The trailblazing project near Keith, thought to cost about £25m, will not generate electricity or produce carbon emissions – but it could help keep the lights on by stabilising the energy grid’s electrical frequency.
The Swedish utility company Statkraft hopes that from next winter the new flywheel, designed by a division of General Electric, will be able to mimic the spinning turbines of a traditional power plant, which have helped to balance the grid’s frequency at about 50 hertz for decades.
Currently, National Grid’s Energy System Operator (ESO) is forced to shut down windfarms and run gas plants even when there is more than enough renewable energy to meet Britain’s electricity demand to keep the grid’s frequency steady.
By simulating the spinning metal mass of a power plant turbine, without producing emissions, Statkraft should be able to help ESO rely less on fossil fuels and use renewable energy more.
This is the first time a project of this kind will be used anywhere in the world and ESO believes it could prove to be a “huge step forward” in running a zero carbon electricity grid.
The task of keeping the electrical frequency of the grid steady is becoming more challenging because Britain’s growing stable of renewable energy projects does not use the same giant spinning turbines that typically help to keep frequency stable.
In August last year more than a million people across the UK were plunged into darkness during one of the worst power blackouts in more than a decade after the frequency of the grid fell to 48.88Hz.
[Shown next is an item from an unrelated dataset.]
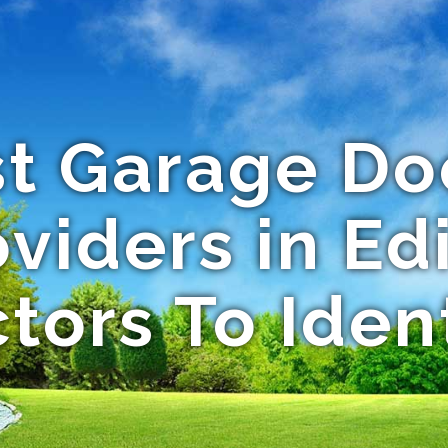
st Garage Do
viders in Edi
tors To Iden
Since then, National Grid ESO has accelerated plans for new blackout safeguards to avoid another energy system shock, including schemes and new technologies that can help protect the grid’s frequency without growing its carbon footprint.
“Our contracts for stability services with providers such as Statkraft are cheaper and greener, reducing emissions and saving money for electricity consumers,” Julian Leslie, the head of networks at National Grid ESO, said. “This approach is the first of its kind anywhere in the world and is a huge step forward in our ambition to be able to operate the GB electricity system carbon free by 2025.”